● **TASK**:
In the data below, locate the line containing "crises profundas e agora precisam" and the line containing "expresidente Obama pronto y darle la debida", then retype both and everything between them exactly. Pictures are not part of the copy.

_ _ _ _ _

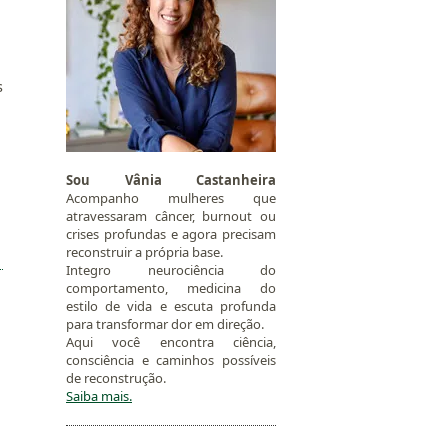
s
Sou Vânia Castanheira
Acompanho mulheres que
atravessaram câncer, burnout ou
crises profundas e agora precisam
reconstruir a própria base.
Integro neurociência do
comportamento, medicina do
estilo de vida e escuta profunda
para transformar dor em direção.
Aqui você encontra ciência,
consciência e caminhos possíveis
de reconstrução.
Saiba mais.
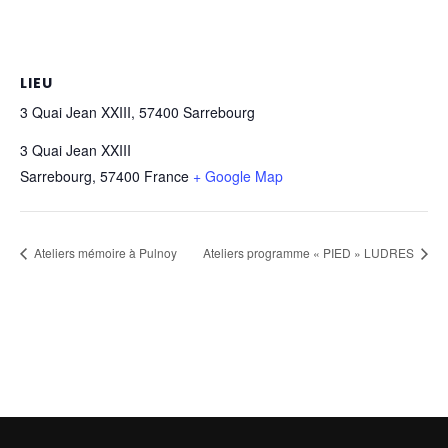
LIEU
3 Quai Jean XXIII, 57400 Sarrebourg
3 Quai Jean XXIII
Sarrebourg
,
57400
France
+ Google Map
Ateliers mémoire à Pulnoy
Ateliers programme « PIED » LUDRES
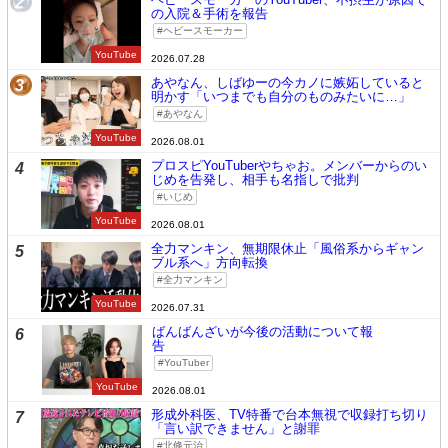
2
の入院＆手術を報告
ヘビースモーカー
YouTube
2026.07.28
あやなん、しばゆーの今カノに嫉妬していると
3
明かす「いつまでも自分のものみたいに…」
あやなん
YouTube
2026.08.01
プロスピYouTuberやちゃお。メンバーからのい
4
じめを告発し、相手も名指しで批判
いじめ
YouTube
2026.08.01
全力マンキン、無期限休止「風俗系からギャン
5
ブル系へ」方向転換
全力マンキン
YouTube
2026.07.31
ばんばんざいが今後の活動について報
6
告
YouTuber
YouTube
2026.08.01
形成外科医、TV特番で台本無視で収録打ち切り
7
「言い訳できません」と謝罪
北條元治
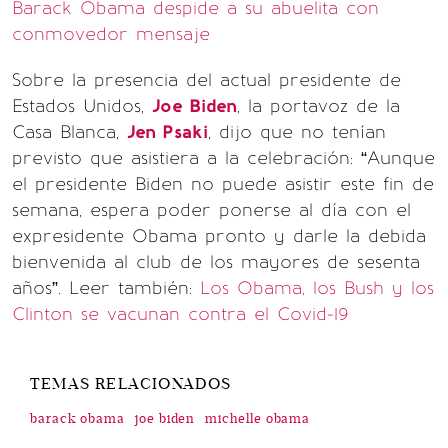
Barack Obama despide a su abuelita con
conmovedor mensaje
Sobre la presencia del actual presidente de
Estados Unidos,
Joe Biden
, la portavoz de la
Casa Blanca,
Jen Psaki
, dijo que no tenían
previsto que asistiera a la celebración: “Aunque
el presidente Biden no puede asistir este fin de
semana, espera poder ponerse al día con el
expresidente Obama pronto y darle la debida
bienvenida al club de los mayores de sesenta
años”. Leer también:
Los Obama, los Bush y los
Clinton se vacunan contra el Covid-19
TEMAS RELACIONADOS
barack obama
joe biden
michelle obama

_ _ _ _ _

● **SOLUTION TO THIS PROBLEM**:
crises profundas e agora precisam
reconstruir a própria base.
Integro neurociência do
comportamento, medicina do
estilo de vida e escuta profunda
para transformar dor em direção.
Aqui você encontra ciência,
consciência e caminhos possíveis
de reconstrução.
Saiba mais.
LIEU
3 Quai Jean XXIII, 57400 Sarrebourg
3 Quai Jean XXIII
Sarrebourg
,
57400
France
+ Google Map
Ateliers mémoire à Pulnoy
Ateliers programme « PIED » LUDRES
2
の入院＆手術を報告
ヘビースモーカー
YouTube
2026.07.28
あやなん、しばゆーの今カノに嫉妬していると
3
明かす「いつまでも自分のものみたいに…」
あやなん
YouTube
2026.08.01
プロスピYouTuberやちゃお。メンバーからのい
4
じめを告発し、相手も名指しで批判
いじめ
YouTube
2026.08.01
全力マンキン、無期限休止「風俗系からギャン
5
ブル系へ」方向転換
全力マンキン
YouTube
2026.07.31
ばんばんざいが今後の活動について報
6
告
YouTuber
YouTube
2026.08.01
形成外科医、TV特番で台本無視で収録打ち切り
7
「言い訳できません」と謝罪
北條元治
Barack Obama despide a su abuelita con
conmovedor mensaje
Sobre la presencia del actual presidente de
Estados Unidos,
Joe Biden
, la portavoz de la
Casa Blanca,
Jen Psaki
, dijo que no tenían
previsto que asistiera a la celebración: “Aunque
el presidente Biden no puede asistir este fin de
semana, espera poder ponerse al día con el
expresidente Obama pronto y darle la debida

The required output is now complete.